Boudan with creamy grits and roasted corn and spinach rag
4 servings
Ingredients
Quantity | Ingredient | |
---|---|---|
4½ | cup | Milk |
Salt | ||
Fresh ground black pepper | ||
4 | tablespoons | Butter, in all |
2 | cups | Quick white grits |
1 | cup | Grated white Cheddar cheese |
2 | tablespoons | Olive oil |
1 | cup | Chopped spinach |
Salt and white pepper | ||
1 | tablespoon | Minced garlic |
1 | cup | Roasted corn |
1 | cup | Veal reduction |
2 | pounds | Boudan, about 8 links ( 4 |
ounce | Each) | |
2 | tablespoons | Chopped green onions |
1 | tablespoon | Brunoise red peppers |
1 | tablespoon | Brunoise yellow peppers |
Directions
In a sauce pot, bring the milk, seasoned with salt and black pepper, up to a boil.
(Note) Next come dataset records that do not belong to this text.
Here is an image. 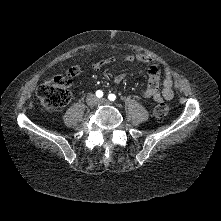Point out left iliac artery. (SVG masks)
Segmentation results:
<instances>
[{
  "instance_id": "obj_1",
  "label": "left iliac artery",
  "mask_w": 221,
  "mask_h": 221,
  "mask_svg": "<svg viewBox=\"0 0 221 221\" xmlns=\"http://www.w3.org/2000/svg\"><path fill=\"white\" fill-rule=\"evenodd\" d=\"M108 99L111 100V101H114V100H116V95L115 94H109Z\"/></svg>"
}]
</instances>
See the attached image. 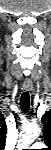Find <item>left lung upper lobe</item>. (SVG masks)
<instances>
[{
    "mask_svg": "<svg viewBox=\"0 0 51 150\" xmlns=\"http://www.w3.org/2000/svg\"><path fill=\"white\" fill-rule=\"evenodd\" d=\"M42 124L44 127V141L48 146H51V111L45 112L42 117Z\"/></svg>",
    "mask_w": 51,
    "mask_h": 150,
    "instance_id": "left-lung-upper-lobe-1",
    "label": "left lung upper lobe"
}]
</instances>
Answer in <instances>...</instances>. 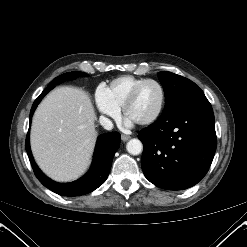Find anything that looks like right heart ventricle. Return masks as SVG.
<instances>
[{"instance_id":"e07e8e85","label":"right heart ventricle","mask_w":247,"mask_h":247,"mask_svg":"<svg viewBox=\"0 0 247 247\" xmlns=\"http://www.w3.org/2000/svg\"><path fill=\"white\" fill-rule=\"evenodd\" d=\"M143 80L145 78L132 75H125L112 80L106 87L111 102L119 109L122 108L132 89Z\"/></svg>"}]
</instances>
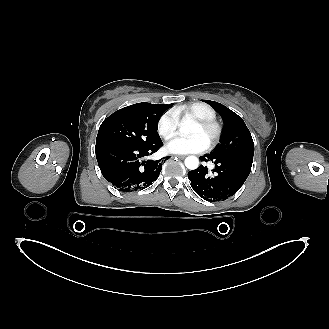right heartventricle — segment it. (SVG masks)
<instances>
[{"label": "right heart ventricle", "mask_w": 329, "mask_h": 329, "mask_svg": "<svg viewBox=\"0 0 329 329\" xmlns=\"http://www.w3.org/2000/svg\"><path fill=\"white\" fill-rule=\"evenodd\" d=\"M178 119H215L216 112L213 108L203 102H193L179 106L174 110Z\"/></svg>", "instance_id": "e07e8e85"}]
</instances>
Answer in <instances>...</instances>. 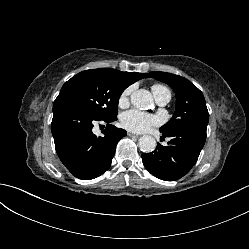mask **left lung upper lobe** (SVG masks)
<instances>
[{
    "mask_svg": "<svg viewBox=\"0 0 249 249\" xmlns=\"http://www.w3.org/2000/svg\"><path fill=\"white\" fill-rule=\"evenodd\" d=\"M152 77L171 86L176 94V110L173 117L160 128L168 134L191 126L207 127L209 113L202 92L186 78L166 72H150Z\"/></svg>",
    "mask_w": 249,
    "mask_h": 249,
    "instance_id": "1",
    "label": "left lung upper lobe"
}]
</instances>
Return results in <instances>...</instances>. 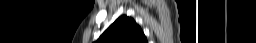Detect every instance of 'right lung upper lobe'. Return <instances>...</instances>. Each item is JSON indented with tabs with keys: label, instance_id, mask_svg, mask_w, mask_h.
Segmentation results:
<instances>
[{
	"label": "right lung upper lobe",
	"instance_id": "right-lung-upper-lobe-1",
	"mask_svg": "<svg viewBox=\"0 0 256 43\" xmlns=\"http://www.w3.org/2000/svg\"><path fill=\"white\" fill-rule=\"evenodd\" d=\"M97 43H148L142 29L127 16H120L100 36Z\"/></svg>",
	"mask_w": 256,
	"mask_h": 43
}]
</instances>
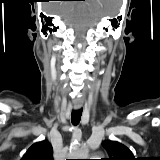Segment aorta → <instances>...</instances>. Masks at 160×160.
Instances as JSON below:
<instances>
[{"instance_id": "1", "label": "aorta", "mask_w": 160, "mask_h": 160, "mask_svg": "<svg viewBox=\"0 0 160 160\" xmlns=\"http://www.w3.org/2000/svg\"><path fill=\"white\" fill-rule=\"evenodd\" d=\"M69 159H88V149L83 146H73L69 152Z\"/></svg>"}]
</instances>
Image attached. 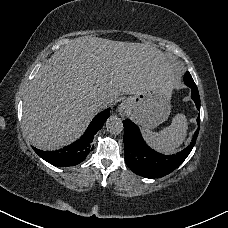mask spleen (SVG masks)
Masks as SVG:
<instances>
[{
    "label": "spleen",
    "instance_id": "spleen-1",
    "mask_svg": "<svg viewBox=\"0 0 228 228\" xmlns=\"http://www.w3.org/2000/svg\"><path fill=\"white\" fill-rule=\"evenodd\" d=\"M187 128V120L183 114L176 115L172 123L160 130L153 132L149 129H144V135L151 145L165 153L172 152L179 146L185 138Z\"/></svg>",
    "mask_w": 228,
    "mask_h": 228
}]
</instances>
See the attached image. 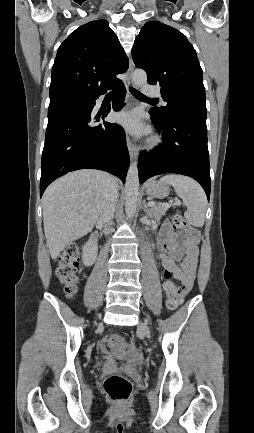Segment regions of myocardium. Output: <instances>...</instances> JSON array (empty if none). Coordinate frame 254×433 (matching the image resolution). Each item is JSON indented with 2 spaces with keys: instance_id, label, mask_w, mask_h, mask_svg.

Add 2 tablespoons of the butter. Whisk in the grits and cook for about 4-5 minutes. Whisk in the grated cheese and reseason if needed. Remove from the heat and keep warm. In a sauté pan, heat the olive oil. When the oil is hot, sauté the spinach for about 1 minute. Season with salt and pepper. Add the garlic and corn. Stir in the veal reduction and bring up to a boil. Remove from the heat and whisk in the remaining butter. Reseason if needed. Mound the greens in the center of the plate. Lay the boudan on top of the grits. Spoon the sauce over the boudan. Garnish with green onions and brunoise peppers.